Arene activation and functionalisation by reducing complexes of uranium and iron

Abstract

The primary focus of the work described herein concerns the synthesis of uranium complexes and their reactivity towards small-molecules i.e. simple unsaturated kinetically inert compounds. Chapter 4 investigates the reactivity of beta-diketiminate ligated low valent iron complexes. The unifying theme of this thesis is that of arene activation, however, dinitrogen activation is also a recurring topic.

Chapter one reviews important organoactinide and relevant organolanthanide complexes reported in the literature to date. Focus is placed upon complexes of uranium which possess a ligand derived from C6 aromatics with the family of inverse arene sandwich (IAS) complexes thoroughly reviewed and attention paid to both structural and reactivity profiles. Dinitrogen complexes of both actinides and lanthanides are reviewed with comments on the degree to which particular metal fragments impart activation on the N2 derived fragment. The reactivity of organouranium complexes with carbon oxygenates (CO and CO2) is also summarised.

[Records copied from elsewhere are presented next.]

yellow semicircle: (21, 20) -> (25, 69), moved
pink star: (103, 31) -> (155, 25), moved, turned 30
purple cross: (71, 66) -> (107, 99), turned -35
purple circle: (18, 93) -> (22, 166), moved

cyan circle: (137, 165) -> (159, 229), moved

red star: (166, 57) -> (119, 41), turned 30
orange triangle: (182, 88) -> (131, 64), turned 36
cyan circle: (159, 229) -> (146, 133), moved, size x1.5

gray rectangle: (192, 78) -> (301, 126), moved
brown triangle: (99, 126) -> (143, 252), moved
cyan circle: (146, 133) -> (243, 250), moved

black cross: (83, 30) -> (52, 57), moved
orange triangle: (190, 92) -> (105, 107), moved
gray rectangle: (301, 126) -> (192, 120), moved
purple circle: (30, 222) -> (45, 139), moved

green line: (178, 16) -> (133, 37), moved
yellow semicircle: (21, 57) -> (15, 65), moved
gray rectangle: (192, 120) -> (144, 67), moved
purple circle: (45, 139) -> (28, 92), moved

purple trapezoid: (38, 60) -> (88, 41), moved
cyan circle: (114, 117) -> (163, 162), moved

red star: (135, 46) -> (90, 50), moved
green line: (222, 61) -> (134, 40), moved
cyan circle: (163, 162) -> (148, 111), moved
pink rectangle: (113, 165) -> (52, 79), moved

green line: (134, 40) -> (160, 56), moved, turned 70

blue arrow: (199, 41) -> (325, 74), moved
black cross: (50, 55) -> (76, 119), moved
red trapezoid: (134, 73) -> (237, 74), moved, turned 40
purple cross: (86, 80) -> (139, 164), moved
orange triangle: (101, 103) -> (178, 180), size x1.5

Chapter 2 reports studies on the synthesis of U(III) complexes and their reactivity with small molecules, specifically that of homoleptic U(III) aryloxide complexes with C6 arenes. In particular, the arene activation chemistry of U(ODipp)3, previously thought to have no reactivity with small molecules, is described. Here its reactivity with arenes is described and compared to related examples of uranium mediated arene activation previously in the Arnold group as well as in the wider literature.

Chapter three describes the synthesis and uranium-chelation of tetraphenolate ligands with para-terphenyl derived backbones of general form (–OAr)2C-(p-terphenyl)-C(ArO–)2 and denoted “terTP” ligands. Building on previous work conducted within the Arnold group on related tetraphenolate ligands a number of uranium adducts are described and the binding modes compared to related complexes previously described in the literature. The ligand syntheses are adaptable, facilitating systematic variations in ligand structure and substitution.

Chapter four describes research conducted over the period of three months within the research group or Prof. Patrick Holland at Yale University. The introduction supplements the N2 activation chemistry discussed in chapter one shifting focus away from electropositive f-element dinitrogen complexes and focusing on the fixation of N2 by well-defined complexes of molybdenum and iron. Complementary to the other work described in this thesis, the research discussed here focuses upon the arene and N2 reactivity of low valent beta-diketiminate complexes of iron. The work describes the sequential activation of both arenes and dinitrogen which, upon treatment with a silylating reagent, results in the formation of silylanilines and silylamines. The process described is found to generate N(SiMe3)3 catalytically whilst, at present, the aniline forming pathway remains substoichiometric due to low yielding intermediate reaction steps. Evidence is presented however, that demonstrates that the catalytic formation of anilines from arenes and N2 is a viable transformation.

Chapter five presents experimental details employed whilst carrying out this research.